Community colleges offer a variety of support services and cross-cultural programs, including tutoring, advising, career planning, study skills, and counseling many designed specifically for international students.
Advantages of Community Colleges
Community colleges emphasize the needs of local students and the local job market. Students who could not afford campus or off-site housing at a four-year college, or for other reasons cannot relocate, can attend courses while staying in their local community.
1. Although an associate degree is typically less financially lucrative in the long term than a bachelor’s degree, it can still provide a respectable income at much less cost in time, tuition, student loans, and lost earnings, along with the option of upgrading to a bachelor’s degree at a later time.

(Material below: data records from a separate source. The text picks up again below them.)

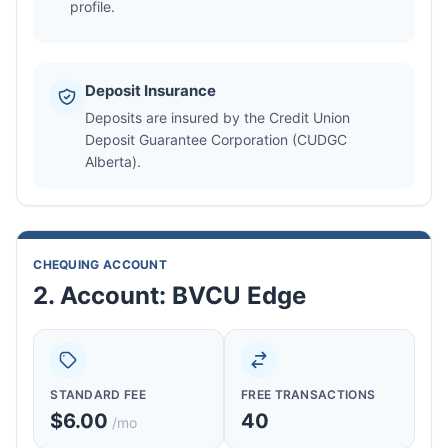
profile.
Deposit Insurance
Deposits are insured by the Credit Union
Deposit Guarantee Corporation (CUDGC
Alberta).
CHEQUING ACCOUNT
2. Account: BVCU Edge
STANDARD FEE
FREE TRANSACTIONS
$6.00
40
/mo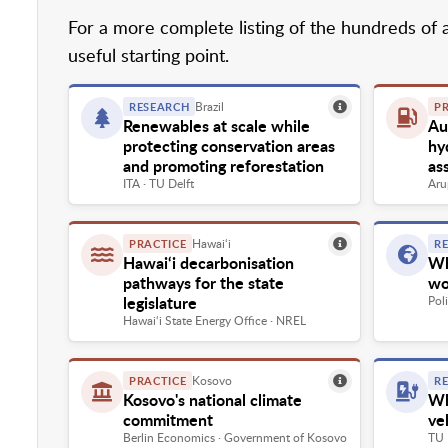
For a more complete listing of the hundreds of 
useful starting point.
Brazil
RESEARCH
P
Renewables at scale while
Aus
protecting conservation areas
hy
and promoting reforestation
as
ITA · TU Delft
Aru
Hawai‘i
PRACTICE
R
Hawai‘i decarbonisation
Wh
pathways for the state
wo
legislature
Pol
Hawai‘i State Energy Office · NREL
Kosovo
PRACTICE
R
Kosovo's national climate
Wh
commitment
ve
Berlin Economics · Government of Kosovo
TU 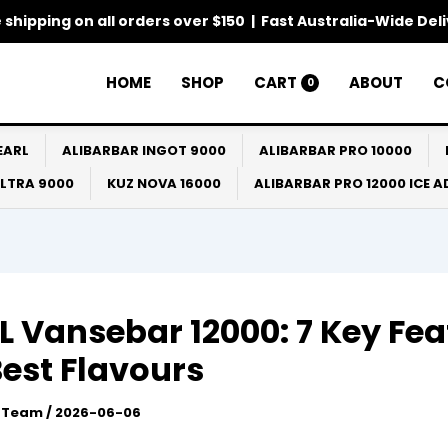
 shipping on all orders over $150 | Fast Australia-Wide Del
HOME
SHOP
CART
ABOUT
C
0
EARL
ALIBARBAR INGOT 9000
ALIBARBAR PRO 10000
ULTRA 9000
KUZ NOVA 16000
ALIBARBAR PRO 12000 ICE 
 Vansebar 12000: 7 Key Fea
est Flavours
l Team
/
2026-06-06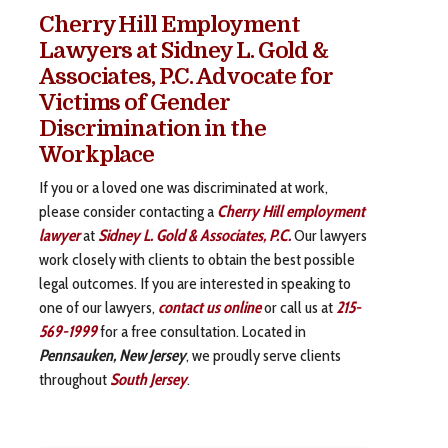
Cherry Hill Employment
Lawyers at Sidney L. Gold &
Associates, P.C. Advocate for
Victims of Gender
Discrimination in the
Workplace
If you or a loved one was discriminated at work,
please consider contacting a
Cherry Hill employment
lawyer
at
Sidney L. Gold & Associates, P.C.
Our lawyers
work closely with clients to obtain the best possible
legal outcomes. If you are interested in speaking to
one of our lawyers,
contact us online
or call us at
215-
569-1999
for a free consultation. Located in
Pennsauken, New Jersey
, we proudly serve clients
throughout
South Jersey
.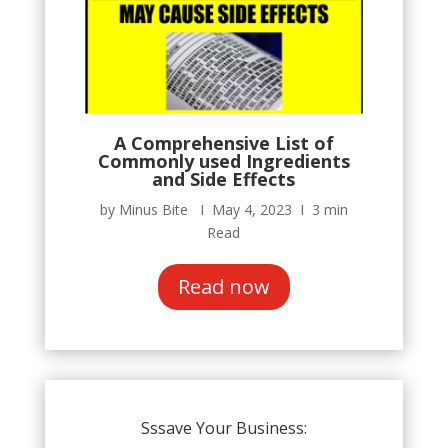
A Comprehensive List of
Commonly used Ingredients
and Side Effects
by Minus Bite Ι May 4, 2023 Ι 3 min
Read
Read now
Sssave Your Business: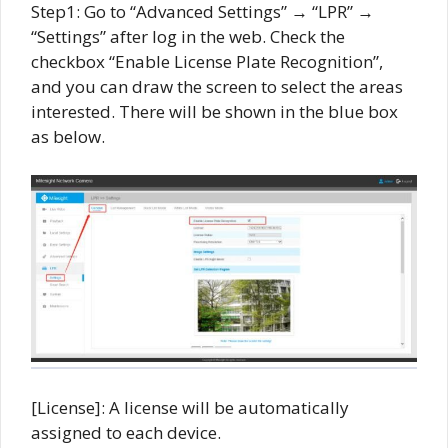
Step1: Go to “Advanced Settings” → “LPR” →
“Settings” after log in the web. Check the
checkbox “Enable License Plate Recognition”,
and you can draw the screen to select the areas
interested. There will be shown in the blue box
as below.
[License]: A license will be automatically
assigned to each device.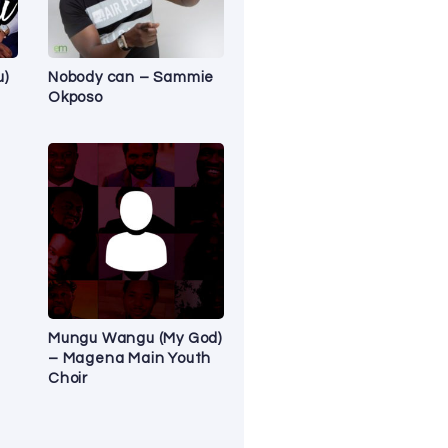
u)
Nobody can – Sammie
Okposo
Mungu Wangu (My God)
– Magena Main Youth
Choir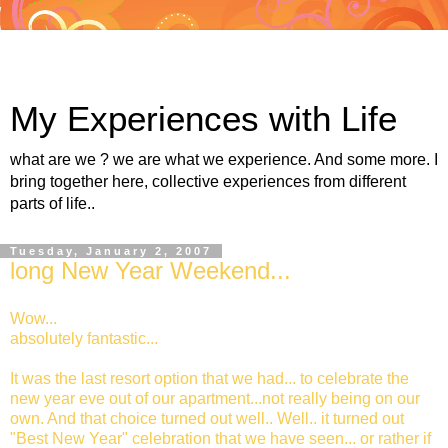
My Experiences with Life
what are we ? we are what we experience. And some more. I
bring together here, collective experiences from different
parts of life..
Tuesday, January 2, 2007
long New Year Weekend...
Wow...
absolutely fantastic...
It was the last resort option that we had... to celebrate the
new year eve out of our apartment...not really being on our
own. And that choice turned out well.. Well.. it turned out
"Best New Year" celebration that we have seen... or rather if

Even ten years after graduation, there are many people with certificates and associate degrees in fields where they earn more money than the average B.A. holder. In spite of persistently high unemployment, there is still a demand for some skilled trades that do not require a bachelor’s degree, such as paralegals, mechanics, electricians, and technicians.
2. Community college professors may be solely dedicated to teaching, and classes may be small. In comparison, a large university college course may be taught to 300+ students by a teaching assistant, while the professor attends to research duties.
Outside of those teaching in the technical and vocational fields, most instructors at community colleges have master’s degrees and many hold doctoral degrees. In addition, community college professors can help students achieve their goals, work more closely with them, and offer them support, while at four-year colleges and universities, a professor is also often expected to conduct academic research, and in some cases, to mentor graduate students.
3. A number of community colleges have athletic programs; certain colleges also serve as incubators for college athletes, particularly in baseball, basketball, and football. A talented player who would not meet the academic or athletic standards of a major college program may be able to play for two years in junior college, establishing an academic record in the process, and then transfer to the major college.
Disadvantages of Community Colleges
1. Transferring credit scan sometimes be a problem, as each four-year college has its own requirements for enrollment. However, many four-year colleges have made arrangements, known as articulation agreements, allowing associate degrees to qualify for transfer, some cases allowing the student to complete the bachelor’s degree via distance learning from the community college campus.
Some states have passed rules whereby certain associate degrees in a field will automatically transfer to state universities as the core curriculum for specified bachelor’s degrees. Minnesota, Alabama, and Oregon have created a statewide “transfer curriculum” allowing credits to be transferred to any other public university and almost all of the private colleges.
2. While community colleges are open enrollment institutions, meaning they accept and enroll all prospective students as long as fees are paid and the student enrolls in classes, this open door policy is often seen as a revolving door, with many students, nearly 2/3 not completing their education.
3. There is a historic connotation that community colleges and for-profit colleges are often considered schools of last resort, because of their open-admissions policies, which may reflect poorly upon students who were unable to receive admission to a college offering a wider variety of degree programs.Their open-admissions policies have been the subject of sarcastic humor in popular media.